# Data Ingestion
Ingest knowledge to vector database for semantic search. We will ingest data from `qa_samples.csv`.

*Note*
- You must grant this notebook instance with access of SageMaker `huggingface-inference-eb` invocation access
- You must grant this notebook instance with access of `VectorDBMasterUserCredentials` and `OpenSearchHostURL` in SecretsManager read access


In [18]:
import pandas as pd

qas = pd.read_csv('qa_samples.csv', usecols = ['question', 'answers'])

qas

Unnamed: 0,question,answers
0,what are the main quality control methods for ...,The main quality control methods for machined ...
1,What are the common casting defects in foundry?,Some common casting defects in foundry include...
2,What are the main causes of low productivity ...,The main causes of low productivity in assembl...
3,What are some key points for improving qualit...,Some key points for improving quality in manuf...
4,What are some common causes of accidents in i...,Common causes of accidents in industrial workp...
5,What are some key factors to consider for pla...,Some key factors for plant layout and material...
6,What are some common causes of equipment fail...,Common causes of equipment failure include:\n\...
7,What are some key benefits of using automatio...,Benefits of automation in manufacturing includ...
8,What types of lubricants are commonly used in...,Common types of industrial machine lubricants ...
9,What are some key steps when troubleshooting e...,Key troubleshooting steps include:\n\n- Identi...

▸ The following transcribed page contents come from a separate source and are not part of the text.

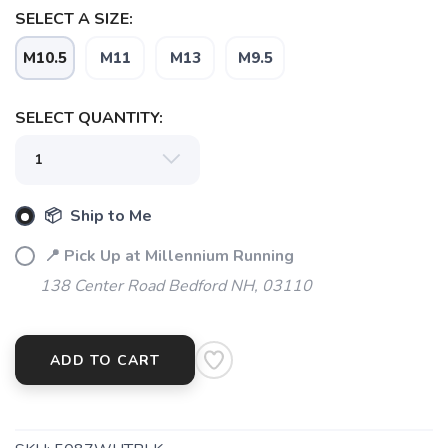
SELECT A SIZE:
M10.5
M11
M13
M9.5
SAVE TO WISHLIST
Please login or sign up to save
items to your wishlist
SELECT QUANTITY:
📦 Ship to Me
📍 Pick Up at Millennium Running
138 Center Road Bedford NH, 03110
ADD TO CART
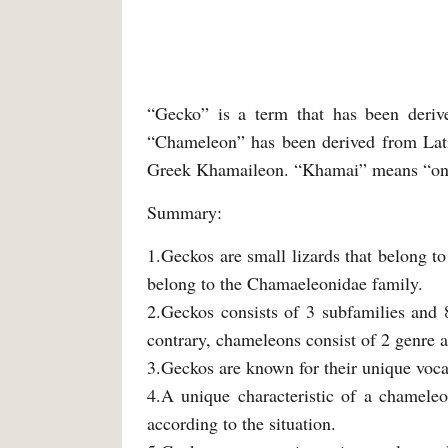
“Gecko” is a term that has been deriv
“Chameleon” has been derived from Lat
Greek Khamaileon. “Khamai” means “on 
Summary:
1.Geckos are small lizards that belong t
belong to the Chamaeleonidae family.
2.Geckos consists of 3 subfamilies and 
contrary, chameleons consist of 2 genre a
3.Geckos are known for their unique voca
4.A unique characteristic of a chameleo
according to the situation.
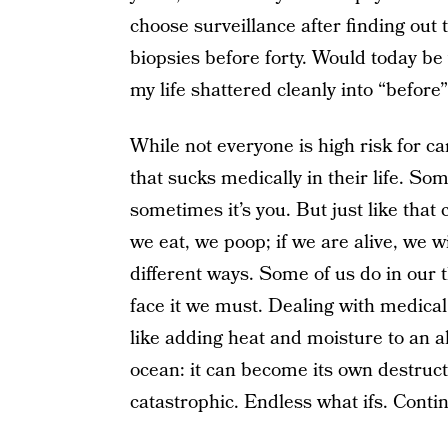
choose surveillance after finding out 
biopsies before forty. Would today be
my life shattered cleanly into “before
While not everyone is high risk for c
that sucks medically in their life. S
sometimes it’s you. But just like that 
we eat, we poop; if we are alive, we wi
different ways. Some of us do in our t
face it we must. Dealing with medical 
like adding heat and moisture to an
ocean: it can become its own destructi
catastrophic. Endless what ifs. Conti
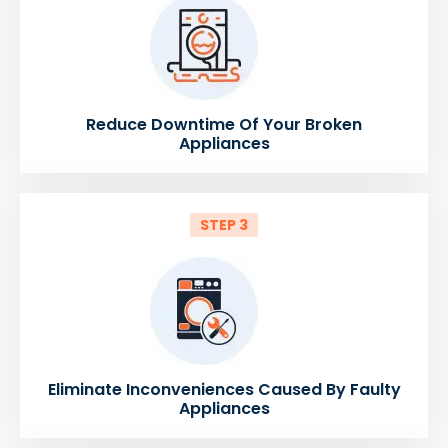
Reduce Downtime Of Your Broken
Appliances
STEP 3
Eliminate Inconveniences Caused By Faulty
Appliances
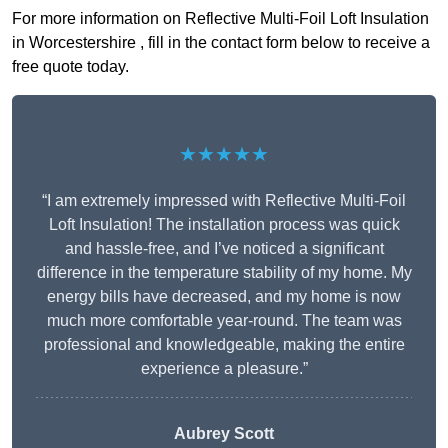
For more information on Reflective Multi-Foil Loft Insulation
in Worcestershire , fill in the contact form below to receive a
free quote today.
★★★★★
“I am extremely impressed with Reflective Multi-Foil
Loft Insulation! The installation process was quick
and hassle-free, and I’ve noticed a significant
difference in the temperature stability of my home. My
energy bills have decreased, and my home is now
much more comfortable year-round. The team was
professional and knowledgeable, making the entire
experience a pleasure.”
Aubrey Scott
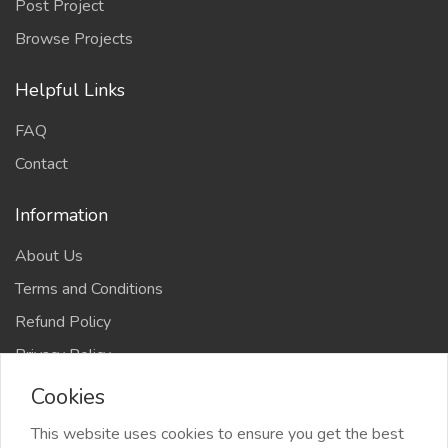
Post Project
Browse Projects
Helpful Links
FAQ
Contact
Information
About Us
Terms and Conditions
Refund Policy
Privacy Policy
Cookies
This website uses cookies to ensure you get the best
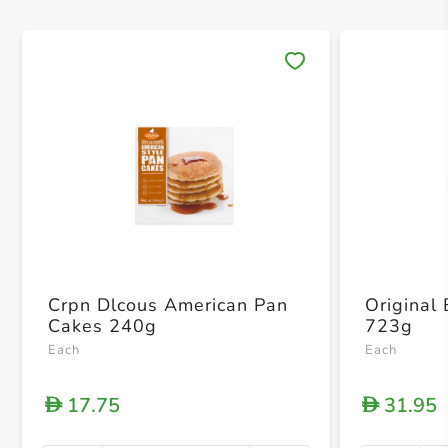
Save 
Crpn Dlcous American Pan
Original
Cakes 240g
723g
Each
Each
17.75
31.95
D
D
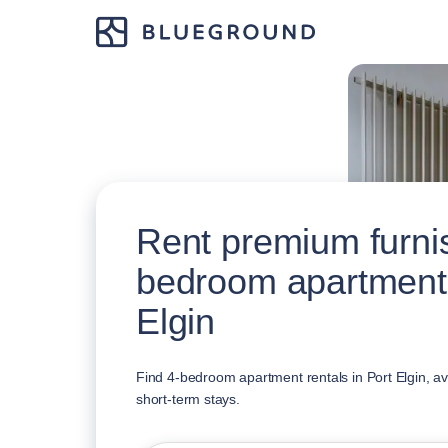
Rent premium furni
bedroom apartments
Elgin
Find 4-bedroom apartment rentals in Port Elgin, av
short-term stays.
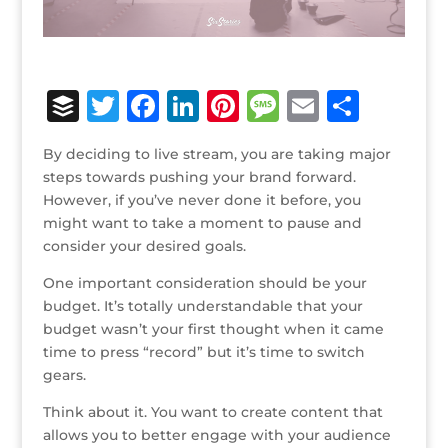
B
T
F
Li
Pi
M
E
S
u
w
a
n
n
e
m
h
By deciding to live stream, you are taking major
ff
it
c
k
te
ss
ai
ar
steps towards pushing your brand forward.
e
te
e
e
r
a
l
e
However, if you’ve never done it before, you
might want to take a moment to pause and
r
r
b
dI
e
g
consider your desired goals.
o
n
st
e
One important consideration should be your
o
budget. It’s totally understandable that your
k
budget wasn’t your first thought when it came
time to press “record” but it’s time to switch
gears.
Think about it. You want to create content that
allows you to better engage with your audience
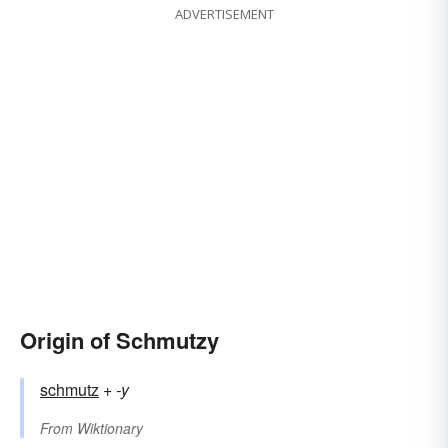
ADVERTISEMENT
Origin of Schmutzy
schmutz
+‎
-y
From
Wiktionary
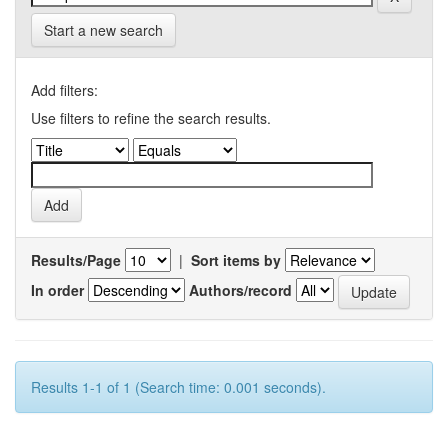
Start a new search
Add filters:
Use filters to refine the search results.
Results/Page
|
Sort items by
In order
Authors/record
Results 1-1 of 1 (Search time: 0.001 seconds).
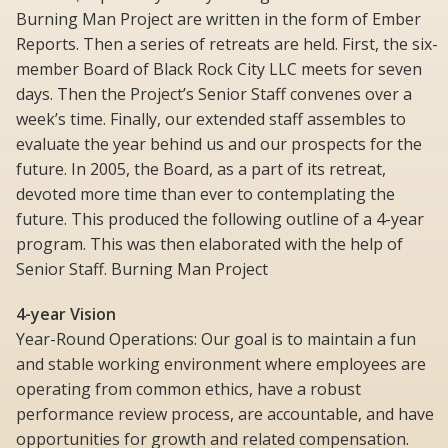
Burning Man Project are written in the form of Ember
Reports. Then a series of retreats are held. First, the six-
member Board of Black Rock City LLC meets for seven
days. Then the Project’s Senior Staff convenes over a
week’s time. Finally, our extended staff assembles to
evaluate the year behind us and our prospects for the
future. In 2005, the Board, as a part of its retreat,
devoted more time than ever to contemplating the
future. This produced the following outline of a 4-year
program. This was then elaborated with the help of
Senior Staff. Burning Man Project
4-year Vision
Year-Round Operations: Our goal is to maintain a fun
and stable working environment where employees are
operating from common ethics, have a robust
performance review process, are accountable, and have
opportunities for growth and related compensation.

## Ingest into Vector Database

### Create Opensearch Index

We will create index with 1 vector column `answers_vector` for semantic search.

In [26]:
# The name of index
import boto3, json
import sagemaker
import requests

sm_client = boto3.client('secretsmanager')
def get_auth():
    user_json = sm_client.get_secret_value(SecretId='VectorDBMasterUserCredentials')['SecretString']
    data= json.loads(user_json)
    return (data.get('username'), data.get('password'))

def get_host():
    host_json = sm_client.get_secret_value(SecretId='OpenSearchHostURL')['SecretString']
    data= json.loads(host_json)
    es_host_name = data.get('host')
    es_host_name = es_host_name+'/' if es_host_name[-1] != '/' else es_host_name # cluster endpoint, for example: my-test-domain.us-east-1.es.amazonaws.com/
    return f'https://{es_host_name}'

awsauth = get_auth()
host = get_host()

# create index
index_name = 'semantic_search_knowledge_index'
v_dimension = 768 # Embbeding vector dimension

headers = { "Content-Type": "application/json" }

payloads = {
    "settings": {
       "index.knn": True,
        "knn.space_type": "l2"
   },
    "mappings": {
        "properties": {
            "question_vector": {
                "type": "knn_vector",
                "dimension": v_dimension,
                "method": {
                    "name": "hnsw",
                    "space_type": "l2",
                    "engine": "nmslib",
                    "parameters": {
                        "ef_construction": 256,
                        "m": 32
                    }
                }
            },
            "question": {
                "type": "text"
            },
            "answers": {
                "type": "text"
            }
        }
    }
}

# Create Index
r = requests.put(host+index_name, auth=awsauth, headers=headers, json=payloads)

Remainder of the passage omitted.